Someone posting on Freedom to Tinker as Neo said a similar thing to Greg Yardley's post that my bot blocking endeavors are going to stop tinkerers and end innovation on the web which is patently untrue.
The only thing my bot blocker is going to do is allow any webmasters, even non-technical neophytes, to have easy access to the tools that allow them to monitor and control access to their sites that is both easy to understand and administer. No more cryptic crap. The software will show them what's accessing their site so they can make informed decisions about what should crawl or what shouldn't crawl. That's what it's all about, knowledge, as knowledge is power and gives the webmaster the upper hand.
I'm not the only one blocking everything either as Brett Tabke of WebmasterWorld blocked everything from crawling for a while just to see what was bouncing off his firewall. What Brett decided to do was just require logins from people coming from bad internet neighborhoods. Since most websites don't have logins and subscriptions, my solution was to use captchas when bad behavior happens.
Yes, I'll admit I'm on a tear and block everything under the sun but I have a real purpose in my madness which is feeding bread crumbs to the rest of the creepy crawlers hitting my site so I know who they are, where they came from and where the content appears when it's indexed by search engines.
However, I don't intend on enforcing my particular brand of blocking on everyone that decides to use my bot blocker as one size doesn't fit all.

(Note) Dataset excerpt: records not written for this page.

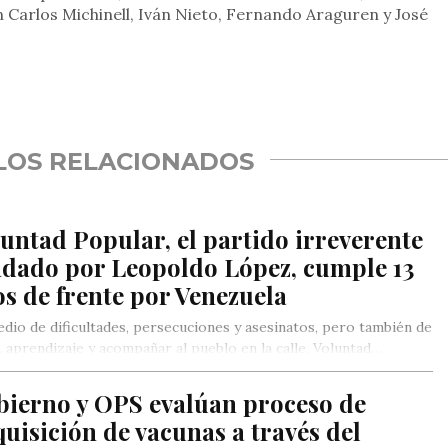
n Carlos Michinell, Iván Nieto, Fernando Araguren y José
rtir
LOS RELACIONADOS
untad Popular, el partido irreverente
ndado por Leopoldo López, cumple 13
s de frente por Venezuela
dio de dificultades, persecuciones y asesinatos, pero también de
, aprendizaje y acompañar al pueblo en la calle, Voluntad…
bierno y OPS evalúan proceso de
uisición de vacunas a través del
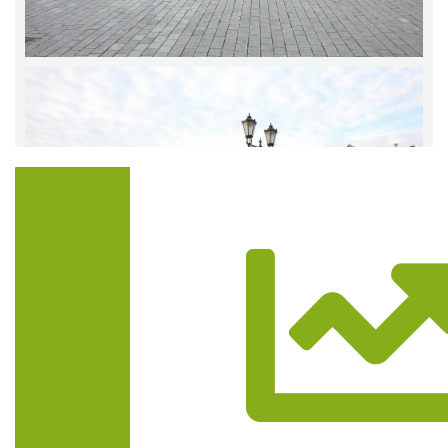
Trasa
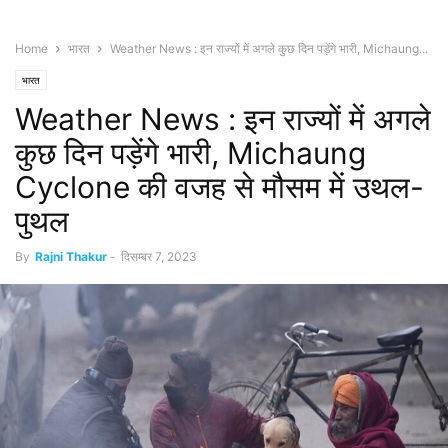
Home
भारत
Weather News : इन राज्यों में अगले कुछ दिन पड़ेंगे भारी, Michaung...
भारत
Weather News : इन राज्यों में अगले
कुछ दिन पड़ेंगे भारी, Michaung
Cyclone की वजह से मौसम में उथल-
पुथल
By
Rajni Thakur
-
दिसम्बर 7, 2023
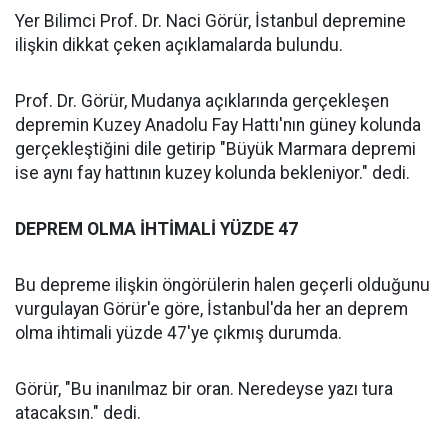
Yer Bilimci Prof. Dr. Naci Görür, İstanbul depremine
ilişkin dikkat çeken açıklamalarda bulundu.
Prof. Dr. Görür, Mudanya açıklarında gerçekleşen
depremin Kuzey Anadolu Fay Hattı'nın güney kolunda
gerçekleştiğini dile getirip "Büyük Marmara depremi
ise aynı fay hattının kuzey kolunda bekleniyor." dedi.
DEPREM OLMA İHTİMALİ YÜZDE 47
Bu depreme ilişkin öngörülerin halen geçerli olduğunu
vurgulayan Görür'e göre, İstanbul'da her an deprem
olma ihtimali yüzde 47'ye çıkmış durumda.
Görür, "Bu inanılmaz bir oran. Neredeyse yazı tura
atacaksın." dedi.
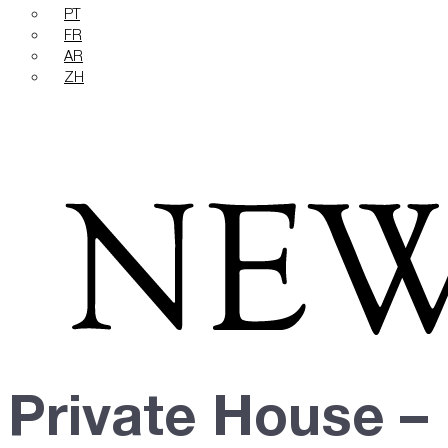
PT
FR
AR
ZH
Private House –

The software has lots of options that the webmaster can set, and assuming the webmaster checks his control panel now and then, shows the webmaster what new things are on the web and allows them to grant access or be denied.
I don't foresee my bot blocker causing Neo's or Yardley's apocalyptic view of the web whatsoever but I do foresee the following changes:
- New bots and people tinkering might just have to ask permission first to the network of bot blockers to get access, not a big deal and easily done.
- Sloppy bots will go away or be fixed when they get stopped doing dumb things.
- User agents will be unique per site or software, no more Java/1.5.0_03 so they can either learn how to set the UA or stay off the net.
- Good scrapers that scrape for directories, that actually provide real links to sites, will need to identify themselves or go away.
- Bad scrapers will be in serious jeopardy as the scraping noose closes.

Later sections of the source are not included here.